17

I have a question that can we normalize the levenshtein edit distance by dividing the e.d value by the length of the two strings? I am asking this because, if we compare two strings of unequal length, the difference between the lengths of the two will be counted as well. for eg: ed('has a', 'has a ball') = 4 and ed('has a', 'has a ball the is round') = 15. if we increase the length of the string, the edit distance will increase even though they are similar.

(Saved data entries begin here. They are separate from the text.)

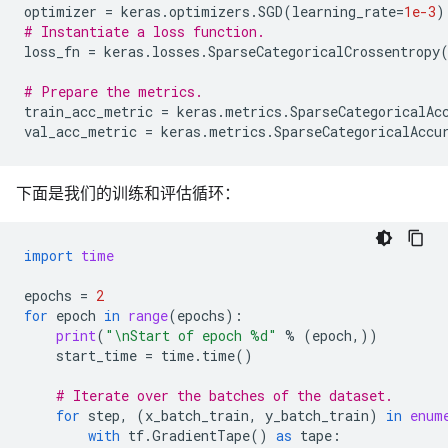
optimizer
=
keras
.
optimizers
.
SGD
(
learning_rate
=
1e-3
)
# Instantiate a loss function.
loss_fn
=
keras
.
losses
.
SparseCategoricalCrossentropy
# Prepare the metrics.
train_acc_metric
=
keras
.
metrics
.
SparseCategoricalAc
val_acc_metric
=
keras
.
metrics
.
SparseCategoricalAccu
下面是我们的训练和评估循环：
import
time
epochs
=
2
for
epoch
in
range
(
epochs
):
print
(
"
\n
Start of epoch 
%d
"
%
(
epoch
,))
start_time
=
time
.
time
()
# Iterate over the batches of the dataset.
for
step
,
(
x_batch_train
,
y_batch_train
)
in
enum
with
tf
.
GradientTape
()
as
tape
: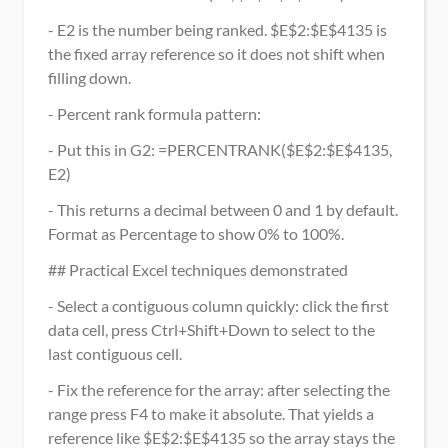
- E2 is the number being ranked. $E$2:$E$4135 is 
the fixed array reference so it does not shift when 
filling down.
- Percent rank formula pattern:
- Put this in G2: =PERCENTRANK($E$2:$E$4135, 
E2)
- This returns a decimal between 0 and 1 by default. 
Format as Percentage to show 0% to 100%.
## Practical Excel techniques demonstrated
- Select a contiguous column quickly: click the first 
data cell, press Ctrl+Shift+Down to select to the 
last contiguous cell.
- Fix the reference for the array: after selecting the 
range press F4 to make it absolute. That yields a 
reference like $E$2:$E$4135 so the array stays the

Therefore, I can not set a value, what a good edit distance value should be.

Naufal Khalid
  • 269
  • 1
  • 4
  • 11

2 Answers2

27

Yes, normalizing the edit distance is one way to put the differences between strings on a single scale from "identical" to "nothing in common".

A few things to consider:

  1. Whether or not the normalized distance is a better measure of similarity between strings depends on the application. If the question is "how likely is this word to be a misspelling of that word?", normalization is a way to go. If it's "how much has this document changed since the last version?", the raw edit distance may be a better option.
  2. If you want the result to be in the range [0, 1], you need to divide the distance by the maximum possible distance between two strings of given lengths. That is, length(str1)+length(str2) for the LCS distance and max(length(str1), length(str2)) for the Levenshtein distance.
  3. The normalized distance is not a metric, as it violates the triangle inequality.
Anton
  • 2,858
  • 13
  • 12
  • What I want to do it to rank the words on the basis of their edit distances so in my case normalized edit distance is better. If it violates the triangle inequality, is there any better way to find that? I was going through some papers eg: [Normalized edit distance](http://www.csie.ntu.edu.tw/~b93076/Computation%20of%20Normalized%20Edit%20Distance%20and%20Applications.pdf) but did not understand the algorithm used. Thanks! – Naufal Khalid Aug 22 '17 at 20:31
  • @NaufalKhalid Violation of the triangle inequality is not necessarily a problem, especially if you're only interested in pairwise differences (and not, say, a diameter of a set of strings). I would start from the normalized Levenshtein distance and only switch to something else if I ran into some specific problem. – Anton Aug 22 '17 at 20:56
  • @NaufalKhalid The paper you linked describes a different kind of normalization. While the distance divided by the length of the longest string can be roughly described as "mistake rate" (number of differences per character), the distance divided by the length of the edit path measures how serious the average mistake is. If all operations in your Levenshtein distance variation have the same cost, `W(P)/L(P)` will be the same for all non-identical strings. – Anton Aug 22 '17 at 20:56
  • Ok. I get it. Thank you! – Naufal Khalid Aug 23 '17 at 09:18
  • Why this approach is better than the `fDist = float(len - levenshteinDistance(s1, s2)) / float(len);` i.e. the other approach? Looks like here it is saying normalizedLevensteinDistance is `levenshteinDistance(s1, s2)/max(s1.length(), s2.length())`? – Exploring Sep 29 '20 at 05:32
5

I used the following successfully:

len = std::max(s1.length(), s2.length());
// normalize by length, high score wins
fDist = float(len - levenshteinDistance(s1, s2)) / float(len);

Then chose the highest score. 1.0 means an exact match.

Martin
  • 51
  • 1
  • 1